What it's not:  Raw hide is not a meat chew, it is not a baked skin chew, it is not a dried meat stick... it's a chemically processed hide often dyed to be eye catching to humans, and then glued together into fun shapes. Sound tasty?

Here is a funny yet highly informative video about the making of rawhide.

A quick summary:

Step 1 - Acquire Cattle Hide from the Slaughterhouse

Step 2 - Add Preservation Chemicals to Prevent Spoilage On The Way To The Tannery

Step 3 - Chemically Bath the Hide to Remove Hair and Fat.

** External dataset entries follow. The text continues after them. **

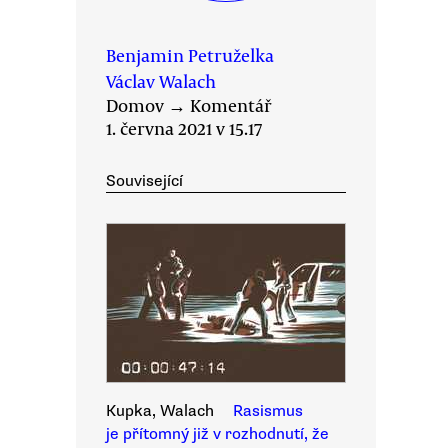
Benjamin Petruželka
Václav Walach
Domov
→
Komentář
1. června 2021 v 15.17
Související
Kupka, Walach
Rasismus
je přítomný již v rozhodnutí, že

Step 4 - Split the Hide (Top Grain is used for Leather, Bottom Grain aka "leftovers" is used for rawhide.

Step 5 - Clean the Hides in you guessed it More Chemicals
"Removing the hair from hides often involves a highly toxic recipe: sodium sulphide liming...In the post tannery stage, hides are washed and whitened using a solution of hydrogen peroxide. And that's just one step. Other poisonous residues that may show up in rawhide include arsenic and formaldehyde." Source: The Bark

Step 6 - Roll, Shape, Color and/or Flavor! With...**drumroll please.*** more... you guessed it, CHEMICALS!

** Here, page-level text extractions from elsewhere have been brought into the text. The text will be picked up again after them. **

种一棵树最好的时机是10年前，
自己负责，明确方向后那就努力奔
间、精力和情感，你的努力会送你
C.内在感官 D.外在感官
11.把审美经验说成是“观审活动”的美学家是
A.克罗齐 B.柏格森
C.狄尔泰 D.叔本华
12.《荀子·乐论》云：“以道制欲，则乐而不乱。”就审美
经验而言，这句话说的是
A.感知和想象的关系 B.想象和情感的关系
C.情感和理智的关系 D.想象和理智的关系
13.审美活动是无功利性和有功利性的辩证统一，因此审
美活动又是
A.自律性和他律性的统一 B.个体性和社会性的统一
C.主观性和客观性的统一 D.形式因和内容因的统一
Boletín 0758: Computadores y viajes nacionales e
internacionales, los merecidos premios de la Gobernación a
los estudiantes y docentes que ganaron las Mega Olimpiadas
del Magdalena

Sadly, their is nothing "Natural" about rawhide except it's origination. On a good note their are much safer alternatives!

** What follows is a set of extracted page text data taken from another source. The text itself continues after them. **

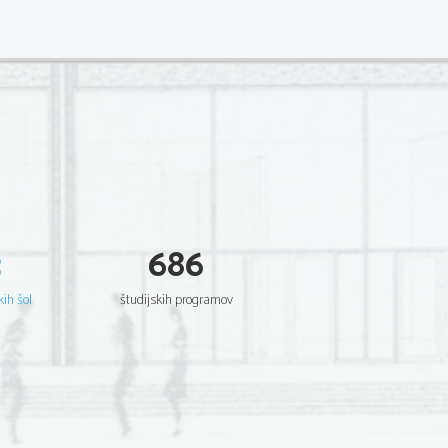
3
686
kih šol
študijskih programov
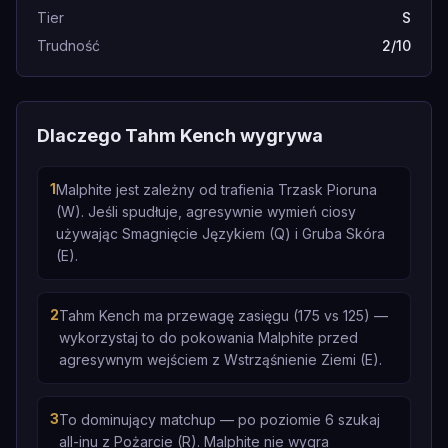
Tier
S
Trudność
2/10
Dlaczego Tahm Kench wygrywa
1
Malphite jest zależny od trafienia Trzask Pioruna
(W). Jeśli spudłuje, agresywnie wymień ciosy
używając Smagnięcie Językiem (Q) i Gruba Skóra
(E).
2
Tahm Kench ma przewagę zasięgu (175 vs 125) —
wykorzystaj to do pokowania Malphite przed
agresywnym wejściem z Wstrząśnienie Ziemi (E).
3
To dominujący matchup — po poziomie 6 szukaj
all-inu z Pożarcie (R). Malphite nie wygra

One of which being a fun new review we have coming up!

According to the Journal of Nutritional Science, while it may take rawhide 18 hours to only be 41.6% digestible, after 6 hours pork skins are 54.7% digested.

Stay tuned for our Friday review!

More Sources & Research:


  1. Great post! I dread to think that, before we knew better, we used to give our beagle Kobi these chews all the time! We never heard then that they were bad, and the only reason we stopped giving them to him was because he was too aggressive when he had one. Thank goodness he was!
    I think many, many people are still ignorant of the fact that these our bad. A friend of mine recently saw some for sale in a vet's office!
    Jan, Wag 'n Woof Pets

    1. That's both sad and scary to see something like this in the vets office! I hope the vet has since then removed them and no longer supports carrying them in the office.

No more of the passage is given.